Yeah, looks like that to me as well... Can you tune this timeout up?
#11 Updated by imirc tw over 1 year ago
Yeah that does the trick. I added a timeout to the unit.stop of 30s which solves the issue.
for i in /var/lib/ceph/{uuid}/osd.*; do sed -i 's/podman stop/podman stop -t 30/g' $i/unit.stop; done
However the proper fix would be to add the timeout to the unit.run cmd so that podman stop without arguments works as well (if you use podman stop {containerid} manually for some reason)
for i in /var/lib/ceph/{uuid}/osd.*; do sed -i 's/--stop-signal=SIGTERM/--stop-signal=SIGTERM --stop-timeout=30/g' $i/unit.run; done
This probably needs an update in cephadm to add the stop-timeout into the unit.run file being generated for osds.
#12 Updated by Igor Fedotov over 1 year ago
- Tracker changed from Bug to Feature
- Project changed from Ceph to Orchestrator
- Subject changed from Slow OSD starts due to NCB::__restore_allocator to OSD container's shutdown timeout should be raised (and configurable)
- Category deleted (
OSD)
Existing 10 sec default value might cause non-graceful osd shutdown which dramatically slows down subsequent OSD restart..
#13 Updated by Igor Fedotov over 1 year ago
Just FYI: I reassigned the ticket to Orchestrator project and reworded the subject.
imirc tw wrote:
Yeah that does the trick.
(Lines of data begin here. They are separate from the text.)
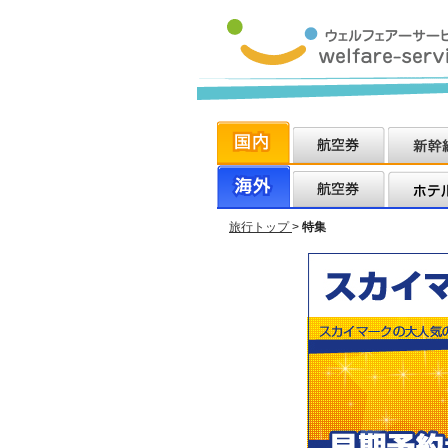
旅行トップ
>
特集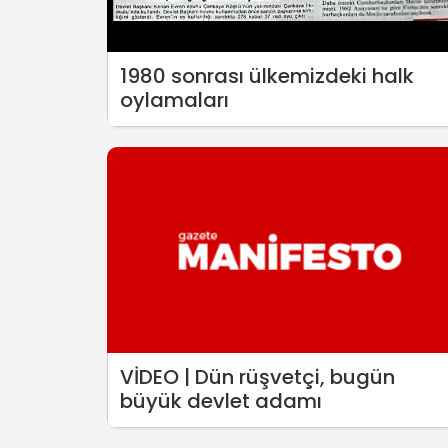
1980 sonrası ülkemizdeki halk
oylamaları
VİDEO | Dün rüşvetçi, bugün
büyük devlet adamı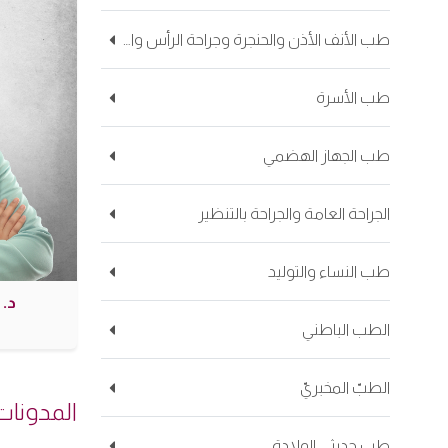
طب الأنف الأذن والحنجرة وجراحة الرأس والعنق
طب الأسرة
طب الجهاز الهضمي
الجراحة العامة والجراحة بالتنظير
طب النساء والتوليد
د. 
الطب الباطني
الطبّ المخبريّ
المدونات
طب حديثي الولادة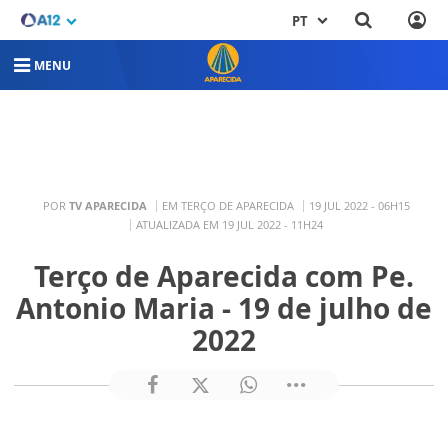
PT
MENU
POR
TV APARECIDA
EM TERÇO DE APARECIDA
19 JUL 2022 - 06H15
ATUALIZADA EM 19 JUL 2022 - 11H24
Terço de Aparecida com Pe.
Antonio Maria - 19 de julho de
2022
I added a timeout to the unit.stop of 30s which solves the issue.
[...]However the proper fix would be to add the timeout to the unit.run cmd so that podman stop without arguments works as well (if you use podman stop {containerid} manually for some reason)
[...]
This probably needs an update in cephadm to add the stop-timeout into the unit.run file being generated for osds.
#14 Updated by imirc tw over 1 year ago
Thanks for your support!
#15 Updated by Redouane Kachach Elhichou about 1 year ago
- Assignee set to Redouane Kachach Elhichou
#16 Updated by Redouane Kachach Elhichou about 1 year ago
- Pull request ID set to 50655
#17 Updated by Redouane Kachach Elhichou about 1 year ago
- Status changed from New to In Progress
#19 Updated by Backport Bot 12 months ago
- Copied to Backport #59238: quincy: OSD container's shutdown timeout should be raised (and configurable) added
#20 Updated by Backport Bot 12 months ago
- Tags set to backport_processed